Healthy and fertile queen bees have the proficiency to lay eggs almost continuously. In fact, during the peak season, a high-quality queen bee can lay an astonishing number of eggs—over 3,000 per day. 

To put this into perspective, that’s more than the queen bee’s body weight in eggs in just a single day!

While queen bees have the potential to live for seven years or even longer, their egg-laying productivity usually decreases after the first year or two. This decline in productivity is a natural occurrence and is commonly observed in queen bees as they age.

How Long Does it Take A Colony to Discover Their Queen is Dead or Missing?

Pheromones play a crucial role within a bee colony as they serve as signals that assure the worker bees that everything is functioning smoothly and life should continue as usual. 

In the absence of these pheromones, the worker bees can sense within 15 minutes that their queen is no longer present. When an old queen dies, there may be a temporary period of confusion within the colony. 

However, the worker bees quickly regain their focus and begin working towards raising a new queen. The worker bees waste no time in seeking out a replacement queen following the loss of their previous one. 

As a result, beekeepers need to prioritize the health of their bees by ensuring that the colony is never without a queen for an extended period. Failure to do so could put the bees at risk of swarming, potentially leading to the loss of the entire colony.


In conclusion, when a queen bee dies, the hive faces significant challenges. As the heart and driving force of the colony, the queen’s absence disrupts the hive’s functioning. 

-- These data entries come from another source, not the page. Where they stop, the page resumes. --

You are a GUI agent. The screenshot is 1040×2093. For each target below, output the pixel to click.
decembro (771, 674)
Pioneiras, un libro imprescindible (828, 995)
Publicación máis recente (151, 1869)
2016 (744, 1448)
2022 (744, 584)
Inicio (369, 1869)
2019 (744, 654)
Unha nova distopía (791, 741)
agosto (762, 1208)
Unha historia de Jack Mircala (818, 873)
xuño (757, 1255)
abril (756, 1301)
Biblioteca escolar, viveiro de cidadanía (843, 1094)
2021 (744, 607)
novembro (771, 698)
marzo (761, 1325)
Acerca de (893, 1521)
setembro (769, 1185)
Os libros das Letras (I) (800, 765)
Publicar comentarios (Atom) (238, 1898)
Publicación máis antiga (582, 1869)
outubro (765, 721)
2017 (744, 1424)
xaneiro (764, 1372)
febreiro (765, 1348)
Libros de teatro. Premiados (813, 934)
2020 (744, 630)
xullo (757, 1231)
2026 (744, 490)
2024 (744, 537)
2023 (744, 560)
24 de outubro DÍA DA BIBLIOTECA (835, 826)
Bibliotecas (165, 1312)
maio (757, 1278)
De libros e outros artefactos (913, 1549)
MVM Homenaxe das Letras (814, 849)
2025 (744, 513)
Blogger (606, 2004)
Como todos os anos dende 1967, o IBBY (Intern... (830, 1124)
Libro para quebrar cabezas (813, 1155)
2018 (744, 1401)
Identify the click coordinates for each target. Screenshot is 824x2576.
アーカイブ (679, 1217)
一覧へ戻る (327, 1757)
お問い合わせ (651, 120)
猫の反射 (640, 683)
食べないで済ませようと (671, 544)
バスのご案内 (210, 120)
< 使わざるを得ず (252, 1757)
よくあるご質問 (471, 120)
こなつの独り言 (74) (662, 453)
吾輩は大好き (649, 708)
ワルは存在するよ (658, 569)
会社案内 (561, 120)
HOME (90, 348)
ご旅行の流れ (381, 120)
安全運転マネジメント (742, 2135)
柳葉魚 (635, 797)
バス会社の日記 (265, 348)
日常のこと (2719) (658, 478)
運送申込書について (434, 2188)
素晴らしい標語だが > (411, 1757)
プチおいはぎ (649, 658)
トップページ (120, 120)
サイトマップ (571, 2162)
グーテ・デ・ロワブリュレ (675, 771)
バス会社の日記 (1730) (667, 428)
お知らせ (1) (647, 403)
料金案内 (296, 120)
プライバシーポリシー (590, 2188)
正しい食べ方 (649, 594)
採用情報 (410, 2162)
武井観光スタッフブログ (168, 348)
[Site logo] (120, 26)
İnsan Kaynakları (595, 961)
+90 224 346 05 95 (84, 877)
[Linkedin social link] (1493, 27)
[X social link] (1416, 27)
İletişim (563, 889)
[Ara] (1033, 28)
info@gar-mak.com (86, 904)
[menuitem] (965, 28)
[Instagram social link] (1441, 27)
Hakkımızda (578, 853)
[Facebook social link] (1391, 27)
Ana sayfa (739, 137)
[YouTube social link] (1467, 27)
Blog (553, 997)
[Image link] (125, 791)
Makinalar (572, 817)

The survival and efficiency of the hive are greatly compromised without a queen. Therefore, it becomes crucial for the colony to take swift action to replace the queen to ensure the hive’s long-term viability.

Frequently Asked Questions (FAQs)

Why Do Queen Bees Get Killed?

When the queen bee is responsible for producing unproductive, inactive male bees, eliminating her provides an opportunity for one of her daughters to assume the role of a new queen.

Do Bees Eat Honey?

Bees have a diet consisting of honey and bee bread, each serving a specific purpose. Both pollen and honey are rich sources of minerals, vitamins, and enzymes, offering a well-rounded nutritional composition for the bees’ overall health and well-being.

Can Bees Detect Illness?

Bees possess the ability to detect and react to over 60 distinct odors, such as methamphetamine, uranium, and tuberculosis. They have been employed in detecting various medical conditions like lung and skin cancers, and diabetes, and also in confirming pregnancy.

What Duty Do Male Bees Perform in the Colony?

Male bees, known as drones, do not engage in any work within the hive. Comprising about ten percent of the colony’s population, their primary role is to consume honey and patiently await the chance to mate with a queen bee during their lifespan.